Omit all pictures and transcribe only the lines in the entries below that run from the line with "God information about" through the line with "General Ledger".

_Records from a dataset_
_ _ _ _

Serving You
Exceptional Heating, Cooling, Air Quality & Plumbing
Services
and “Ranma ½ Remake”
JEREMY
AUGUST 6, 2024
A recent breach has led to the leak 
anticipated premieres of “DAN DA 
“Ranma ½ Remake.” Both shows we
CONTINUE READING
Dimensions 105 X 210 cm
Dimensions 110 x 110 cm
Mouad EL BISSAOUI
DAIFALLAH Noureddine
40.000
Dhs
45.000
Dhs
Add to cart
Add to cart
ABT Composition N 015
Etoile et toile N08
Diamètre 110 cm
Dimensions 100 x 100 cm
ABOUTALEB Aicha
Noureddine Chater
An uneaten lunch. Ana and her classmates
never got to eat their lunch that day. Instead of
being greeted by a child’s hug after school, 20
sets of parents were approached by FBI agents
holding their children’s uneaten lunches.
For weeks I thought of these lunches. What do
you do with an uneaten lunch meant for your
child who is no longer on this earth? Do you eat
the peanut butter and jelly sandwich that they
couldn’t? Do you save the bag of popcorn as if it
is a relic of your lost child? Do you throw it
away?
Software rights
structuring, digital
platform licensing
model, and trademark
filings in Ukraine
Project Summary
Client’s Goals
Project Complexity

_ _ _ _

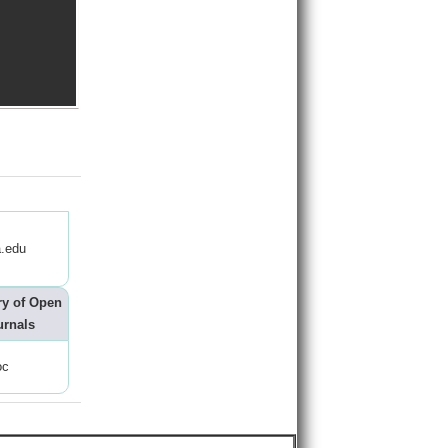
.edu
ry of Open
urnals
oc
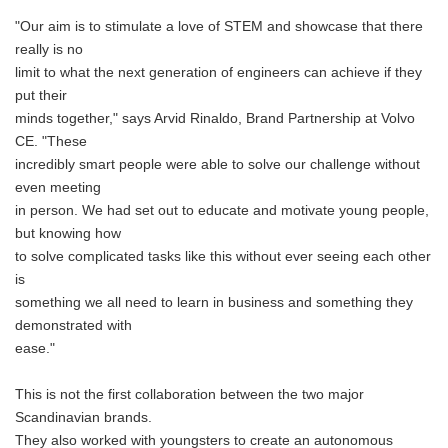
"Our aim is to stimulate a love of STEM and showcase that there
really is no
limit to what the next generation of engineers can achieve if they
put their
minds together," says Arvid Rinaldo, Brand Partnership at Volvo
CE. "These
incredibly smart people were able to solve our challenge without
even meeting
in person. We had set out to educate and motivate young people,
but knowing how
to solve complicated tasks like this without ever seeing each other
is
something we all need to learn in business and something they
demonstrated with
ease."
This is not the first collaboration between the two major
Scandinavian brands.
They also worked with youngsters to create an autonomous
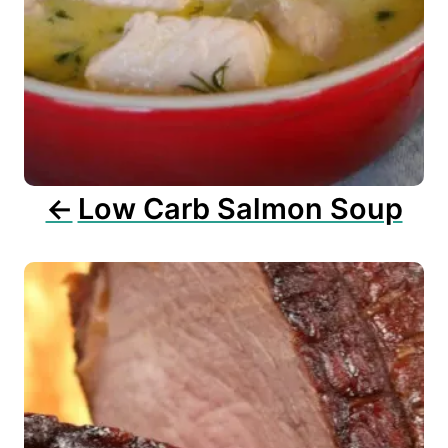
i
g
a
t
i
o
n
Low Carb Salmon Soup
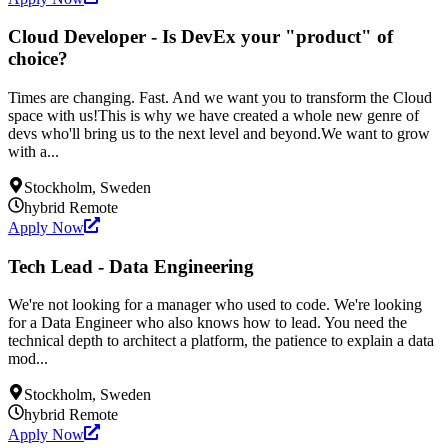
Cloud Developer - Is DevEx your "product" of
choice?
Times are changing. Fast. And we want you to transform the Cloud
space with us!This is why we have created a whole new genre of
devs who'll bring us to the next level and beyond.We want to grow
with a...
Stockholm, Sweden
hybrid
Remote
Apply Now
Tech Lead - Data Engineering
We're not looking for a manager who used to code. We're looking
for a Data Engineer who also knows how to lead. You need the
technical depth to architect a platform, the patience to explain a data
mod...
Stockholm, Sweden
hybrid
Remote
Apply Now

_ _ _ _

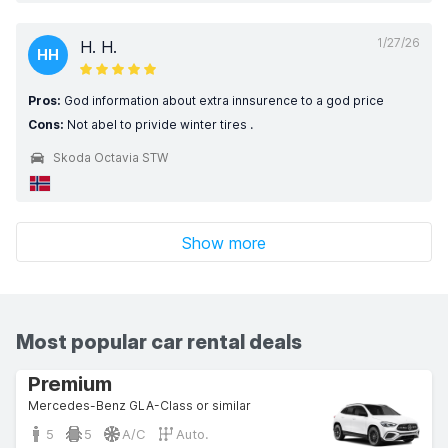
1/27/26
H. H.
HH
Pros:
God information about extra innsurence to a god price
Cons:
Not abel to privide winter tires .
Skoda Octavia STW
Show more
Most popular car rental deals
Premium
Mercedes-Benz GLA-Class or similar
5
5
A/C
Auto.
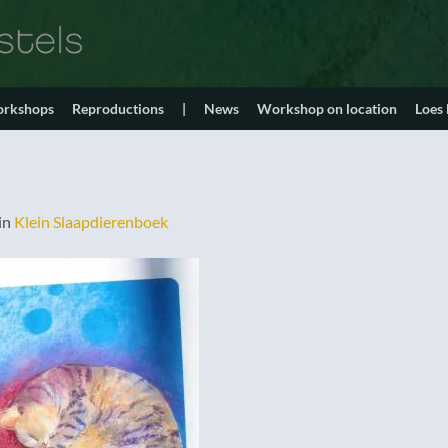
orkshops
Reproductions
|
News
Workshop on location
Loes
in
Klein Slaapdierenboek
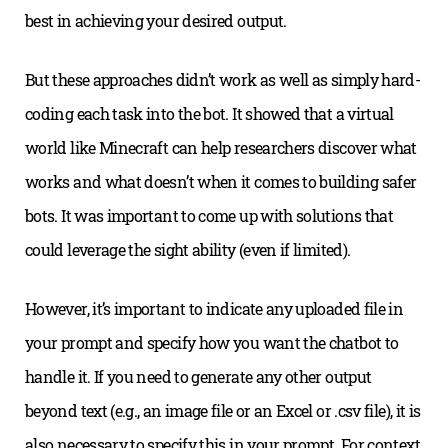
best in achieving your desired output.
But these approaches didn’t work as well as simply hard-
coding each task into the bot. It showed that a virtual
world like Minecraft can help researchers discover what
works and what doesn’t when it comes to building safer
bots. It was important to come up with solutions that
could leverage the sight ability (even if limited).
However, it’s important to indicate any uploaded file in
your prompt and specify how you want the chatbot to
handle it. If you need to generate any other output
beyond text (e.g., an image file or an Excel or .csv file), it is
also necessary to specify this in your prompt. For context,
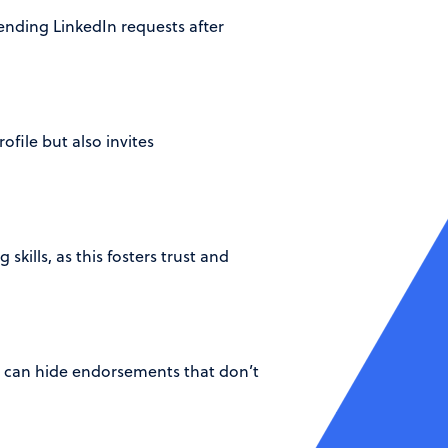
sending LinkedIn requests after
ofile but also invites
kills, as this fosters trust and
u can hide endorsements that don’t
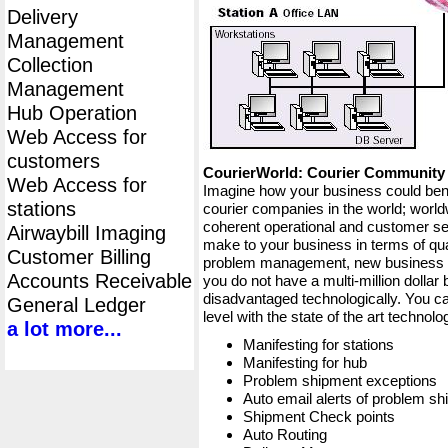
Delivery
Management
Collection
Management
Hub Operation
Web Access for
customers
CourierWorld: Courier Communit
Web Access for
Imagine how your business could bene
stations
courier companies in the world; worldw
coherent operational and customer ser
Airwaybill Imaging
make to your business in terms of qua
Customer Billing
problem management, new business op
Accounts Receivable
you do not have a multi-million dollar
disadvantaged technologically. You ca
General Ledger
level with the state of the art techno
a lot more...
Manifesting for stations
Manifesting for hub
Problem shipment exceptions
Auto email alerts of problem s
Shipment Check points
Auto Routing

_ _ _ _

_OUTPUT FOR THIS TASK_
God information about extra innsurence to a god price
Cons:
Not abel to privide winter tires .
Skoda Octavia STW
Show more
Most popular car rental deals
Premium
Mercedes-Benz GLA-Class or similar
5
5
A/C
Auto.
orkshops
Reproductions
|
News
Workshop on location
Loes
in
Klein Slaapdierenboek
best in achieving your desired output.
But these approaches didn’t work as well as simply hard-
coding each task into the bot. It showed that a virtual
world like Minecraft can help researchers discover what
works and what doesn’t when it comes to building safer
bots. It was important to come up with solutions that
could leverage the sight ability (even if limited).
However, it’s important to indicate any uploaded file in
your prompt and specify how you want the chatbot to
handle it. If you need to generate any other output
beyond text (e.g., an image file or an Excel or .csv file), it is
also necessary to specify this in your prompt. For context,
sending LinkedIn requests after
ofile but also invites
kills, as this fosters trust and
u can hide endorsements that don’t
Delivery
Management
Collection
Management
Hub Operation
Web Access for
customers
CourierWorld: Courier Communit
Web Access for
Imagine how your business could bene
stations
courier companies in the world; worldw
coherent operational and customer ser
Airwaybill Imaging
make to your business in terms of qua
Customer Billing
problem management, new business op
Accounts Receivable
you do not have a multi-million dollar
disadvantaged technologically. You ca
General Ledger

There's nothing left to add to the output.